Mevsim bahar olunca herkesi kışın alınan fazla kilolardan kurtulma telaşı alıyor, haliyle. Kışın kalın giysilerin altında pek belli olmayan fazla kilolar, incelen kıyafetler ile ortaya çıkıyor. Bu bakımdan “Zayıflama Ürünleri Endüstrisi” günümüzde dev bir ticari hacme uğramış durumda. Zayıflama diyetleri, zayıflama çayları, zayıflama hapları, zayıflama egzersizleri, vd. Dolaylı olarak da yeni uzmanlık alanları ortaya çıktı; zayıflama hekimi, zayıflama diyetisyeni, zayıflama spor hocası, zayıflama koçu, vd. Muayenehanelerde uzun randevu kuyrukları.
Geçen yazımda bir süredir bu alanda yüksek talep gören Gojiberry Efsanesi ile ilgili bilimsel bulguları değerlendirmiş, sevgili Nursun’un gönderdiği Gojiberry ürünleri üzerinde yaptığımız incelemelerin sonuçlarını aktarmıştım. Bu defa başka bir ürün gönderdi. Bu da piyasada yüksek talep gören bir efervesan tablet. İçeriğine baktığımda; Goji ekstresi, yeşil çay, guarana gibi hemen artık her zayıflama ya da form ürününde bulunan bildik bileşenler yer alıyor. Yani diğerlerinden pek farkı yok gibi. Ancak altta “deniz kabukluları taşıdığından alerjisi olanlar kullanmasın” uyarısı dikkatimi çekiyor. Gojiberry, yeşil çay, guarana hepsi bitkisel, deniz kabuklusu nerede diye incelerken “Asit düzenleyiciler” faslı altında “Kito kompleksi; chitosan”. Peki nedir, bu çitosan.

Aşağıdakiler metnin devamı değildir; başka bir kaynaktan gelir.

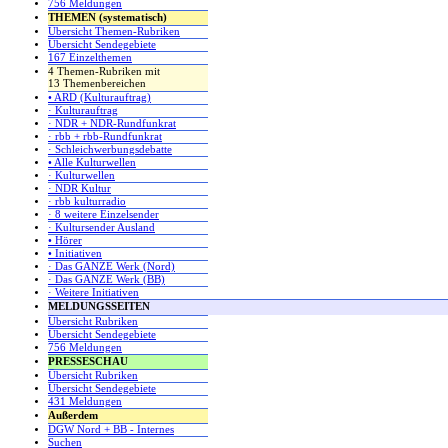
756 Meldungen
THEMEN (systematisch)
Übersicht Themen-Rubriken
Übersicht Sendegebiete
167 Einzelthemen
4 Themen-Rubriken mit
13 Themenbereichen
• ARD (Kulturauftrag)
· Kulturauftrag
· NDR + NDR-Rundfunkrat
· rbb + rbb-Rundfunkrat
· Schleichwerbungsdebatte
• Alle Kulturwellen
· Kulturwellen
· NDR Kultur
· rbb kulturradio
· 8 weitere Einzelsender
· Kultursender Ausland
• Hörer
• Initiativen
· Das GANZE Werk (Nord)
· Das GANZE Werk (BB)
· Weitere Initiativen
MELDUNGSSEITEN
Übersicht Rubriken
Übersicht Sendegebiete
756 Meldungen
PRESSESCHAU
Übersicht Rubriken
Übersicht Sendegebiete
431 Meldungen
Außerdem
DGW Nord + BB - Internes
Suchen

Chitosan yengeç, karides gibi kabuklu deniz hayvanlarının sert kabuklarından elde edilen insan bağırsağında sindirilemeyen polisakarit yapısında kitin’in deasetilasyonu suretiyle elde edilen bir ürün. Adından da anlaşılacağı üzere Japonlar tarafından geliştirilen bir ürün (not: -san isimlerin sonuna getirilen bey, efendi anlamından bir kibar son ek; “Erdem-san” gibi). Sıçanlarda chitosan hepatik kolesterolü azaltırken, safra asidi ve yağ atılımını artırdığı gözlemlenmiş. Ancak insanlarda farklı bir etki gösteriyor; dışkı ile steroit atılımını sağlarken yağ atılımını sağlamıyor; yani yağ emilimini engelleyici bir etkisi var. Muhtemel nedeni, negatif yüklü lipit moleküllerinin chitosanın pozitif yüklü tersiyer anyon gruplarına kuvvetle bağlanması nedeniyle emiliminin azalması olabileceği düşünülüyor. Chitosanın kilo vermede etkili olabileceğini gösteren tatmin edici klinik çalışma bulunmuyor. Yürütülen 14 klinik çalışmanın sonuçlarının değerlendirildiği meta-analiz çalışmalarında belirgin bir etkinliğin gözlemlenemediği bildiriliyor. Elde edilen sonuçlardan net bir etkinlik sonucu çıkarabilmek mümkün olamıyor. Günde 3-6 gram civarında tüketilmesi durumunda; yüksek kaliteli klinik çalışmalarda ortalama verilen kilo 600 gram ile sınırlı kalırken, daha düşük kaliteli çalışmalarda 2,3 kg’a kadar çıkabiliyor.
Chitosan 1990’ların başında piyasaya zayıflama ürünü olarak sürülmüştü. Ancak, istenilen başarı kazanılamadığından gündemden düşmüştü. Yani ürünün pazarlanması tam bir “deja vu”
Sonuç olarak chitosan yağ emilimini engellemesi bakımından yüksek lipit ve kolesterol hastalarında yararlı olabilir, ancak zayıflama söz konusu olduğunda sağlayabileceği yarar 1-2 kilo kaybı ile sınırlı. Önemli bir uyarı; kabuklu deniz hayvanlarına alerjisi olanların kullanmaması, kabızlık ve gaz şikâyetlerine yol açabileceği, en önemlisi ise ilaçların emilimini engelleyebilme riski. Bilhassa yağda çözünen vitaminlerin (A, E) emilimini engelleyebileceği bildiriliyor.
• Çözünebilen diyet lifi özelliği nedeniyle gastro-intestişnal lümen viskozitesini artırarak sistemin boşalmasını geciktirerek doygunluk hissi yaratabilir.
• Safrada sterollerin atılımını artırarak safra asidi bileşimini değiştirir. Bu suretle yağların emilimi azaltarak lipit ve kolesterol kontrolünde yararlı olabilir.